When we saw the geneticist to find out more about Grace’s mutation (R168X), she said something quickly about it “not being a mutation particularly associated with sudden death”. Sudden WHAT?! Death? Who said anything about death? This stunned me. This realisation that this happens. Rett Syndrome can kill. It’s why Grace is even accepted into the hospice for children to give us respite once in a while. Because she has a technically “life limiting condition”. It’s why girls with Rett get wishes granted by Make a Wish. Because they might actually be dying.

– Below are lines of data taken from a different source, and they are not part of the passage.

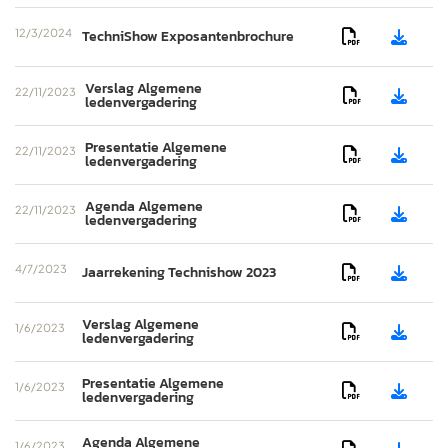
12/3/2024
TechniShow Exposantenbrochure


Verslag Algemene
22/11/2023


ledenvergadering
Presentatie Algemene
22/11/2023


ledenvergadering
Agenda Algemene
22/11/2023


ledenvergadering
4/7/2023
Jaarrekening Technishow 2023


Verslag Algemene
1/6/2023


ledenvergadering
Presentatie Algemene
1/6/2023


ledenvergadering
Agenda Algemene
1/6/2023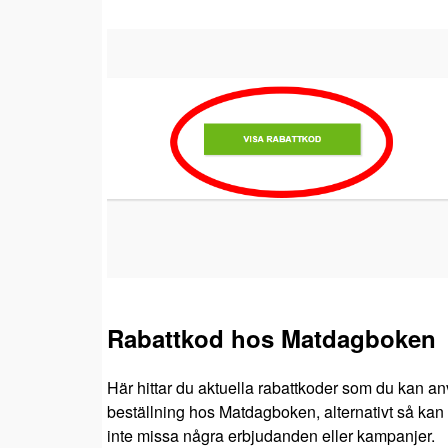
Rabattkod hos Matdagboken
Här hittar du aktuella rabattkoder som du kan an
beställning hos Matdagboken, alternativt så kan d
inte missa några erbjudanden eller kampanjer.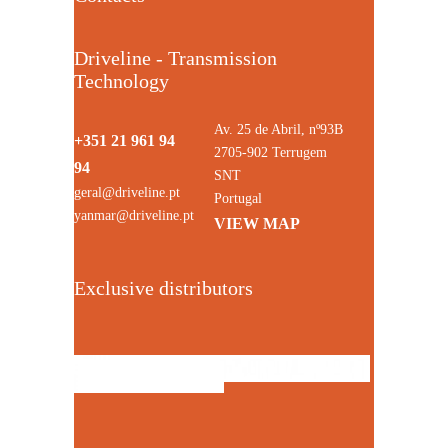
Driveline - Transmission
Technology
Av. 25 de Abril, nº93B
+351 21 961 94
2705-902 Terrugem
94
SNT
geral@driveline.pt
Portugal
yanmar@driveline.pt
VIEW MAP
Exclusive distributors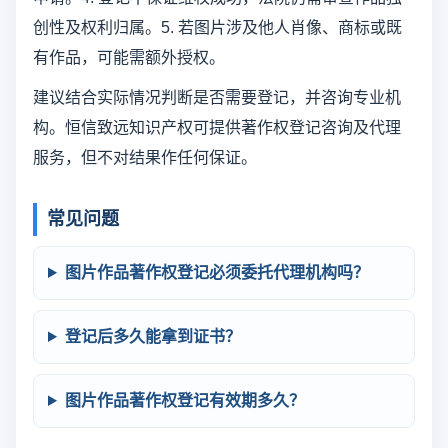
创性及权利归属。5. 若图片涉及他人肖像、商标或既
有作品，可能需额外授权。
建议结合实际情况判断是否需要登记，并咨询专业机
构。恒信致远知识产权可提供著作权登记咨询及代理
服务，但不对结果作任何保证。
常见问题
图片作品著作权登记必须委托代理机构吗？
登记后多久能拿到证书？
图片作品著作权登记有效期多久？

Those on the outside of Rett Syndrome don’t really know the gravity of this possibility. The uncles you see once a year who pat you on the back before going out for a cigarette, muttering something about “don’t worry she’ll get better”. I hope statements like that make people feel better about not actually getting involved. Because genetic mutations don’t just get better.

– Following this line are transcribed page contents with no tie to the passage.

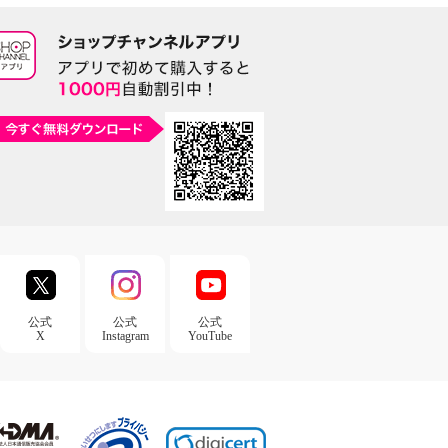
公式
公式
公式
X
Instagram
YouTube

However, those on the inside of the Rett circle? We see it all the time. All the R.I.P posts about another girl or woman with Rett who has “earned her wings”. It happens. And it’s quite often unexpected. Like sweet little Livvy. Her mum blogs about her and wrote in a letter to Livvy:

“The day your body died, I remember holding you, so peaceful and still. You hadn’t been still. Your body moving no matter how much you didn’t want it to. Now you were still with a beautiful smile on your face. Peace.”

And when we went up north to visit another Rett family last year and the mum revealed to us that her daughter had many of the different elements that add up to sudden death. Steven disappeared moments later and I found him in the caravan crying his eyes out. Crying so hard. I know he was crying for this amazing family we’ve now come to love dearly. And we never talked about it after that, but I think he was also crying at the sheer realisation that this happens. That at any time, any given morning, any one of us Rett parents could go in to get our girls up for the day and she be, as Sara described in this post about Livvy, “so still. so very still.”

There are mornings where I can’t bring myself to go into Grace’s room until I’ve heard her first. And then there are mornings like one morning last week where I find Grace impossibly still. Rigid, even. With her eyes wide open and not moving. Only to find that she’s holding her breath. Or, rather, that her body is not allowing her to breathe. And a few seconds later, she has relaxed back into herself and I can stop holding my breath, too.

This isn’t a fear. It’s a possibility. Grace has Rett Syndrome. This we know. God allowed this to happen and I don’t know why but I have faith in Him. I just don’t know if he will some day also allow her to go to Heaven before we’re ready to say goodbye.